In college Smith reached her heaviest, close to 300 pounds. She doubled down on her doctor’s approach to weight loss, eating small portions or nothing at all. She purged, over-exercised and ate laxatives, dropping over a third of her weight in a year. Her doctor’s growth chart still said she was overweight, though she was severely malnourished, according to one of her clinicians, Carolyn Chaffee.
Smith passed out on campus multiple times and developed an irregular heartbeat and a dangerously slow pulse. Her potassium levels sank so low that she risked cardiac arrest. Still, she thought she was following her doctor’s advice, his words in a loop in her brain.
At age 22, Smith visited her mom in Arizona. For days, she barely ate and swallowed laxatives. One Sunday at the end of the trip, severely depressed, she attempted suicide.

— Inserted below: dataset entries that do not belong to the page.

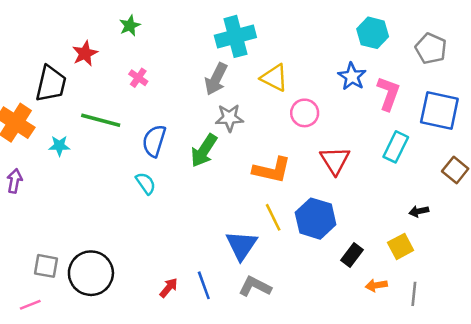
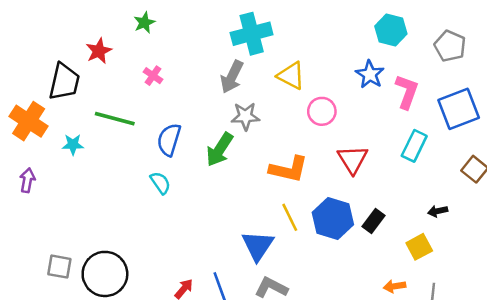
blue square: (439, 110) -> (459, 109), turned -33
black rectangle: (352, 255) -> (374, 221), moved

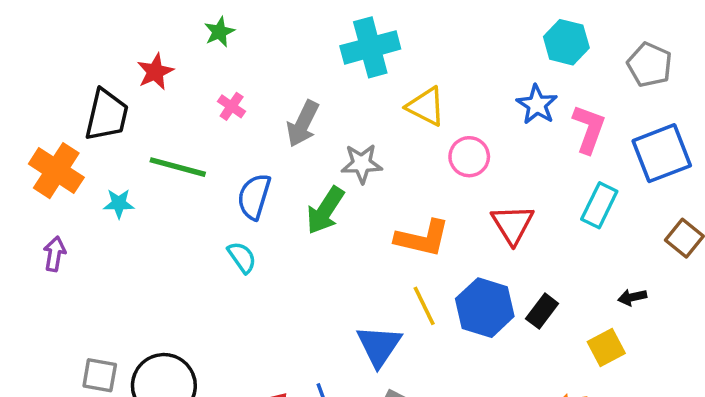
gray arrow: (232, 77) -> (303, 124), moved

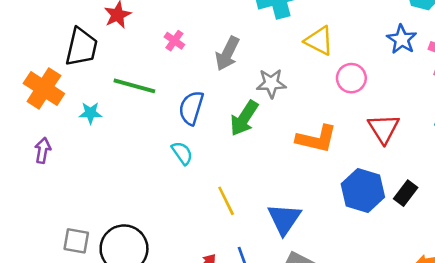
yellow line: (424, 306) -> (226, 201), moved

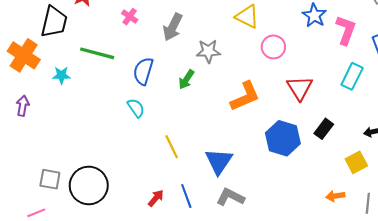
green arrow: (244, 118) -> (186, 80), size x0.7
orange L-shape: (316, 139) -> (245, 96), turned -36
black rectangle: (406, 193) -> (324, 129), moved

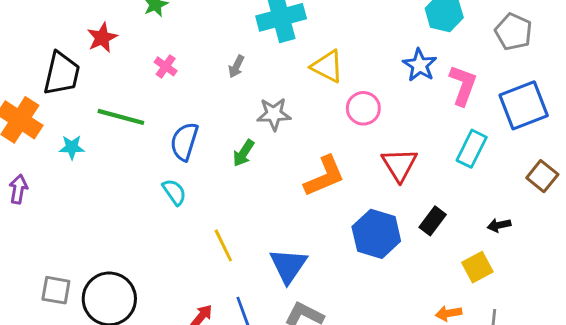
gray arrow: (173, 27) -> (236, 66), moved, size x0.6

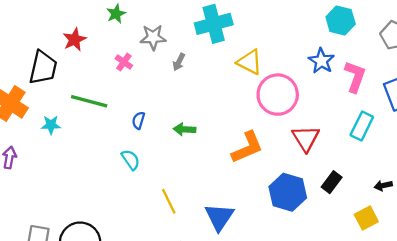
pink circle: (363, 108) -> (278, 95), size x1.6
gray star: (274, 114) -> (153, 37), moved
blue semicircle: (184, 142) -> (138, 120), size x0.6
green arrow: (244, 153) -> (184, 129), turned 60

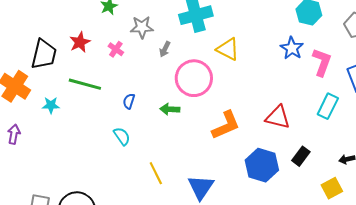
red star: (74, 40) -> (80, 42), moved
pink circle: (278, 95) -> (194, 78), moved
red triangle: (306, 138) -> (278, 117), turned -44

An eating disorder treatment center saved her life, and in 2002, Smith began talking publicly about her experience. For years, people told her she was an anomaly. “You can’t weigh 250 pounds and have anorexia,” she remembers hearing. Smith has worked for decades to show that she is not an exception. She has taken on policy roles for the American Psychological Association and National Eating Disorders Association to expand diagnosis and recognition of all eating disorders in high-weight people.
Now, 30 years after that doctor’s appointment, Smith worries that the guidelines put millions of children at risk of repeating her experience.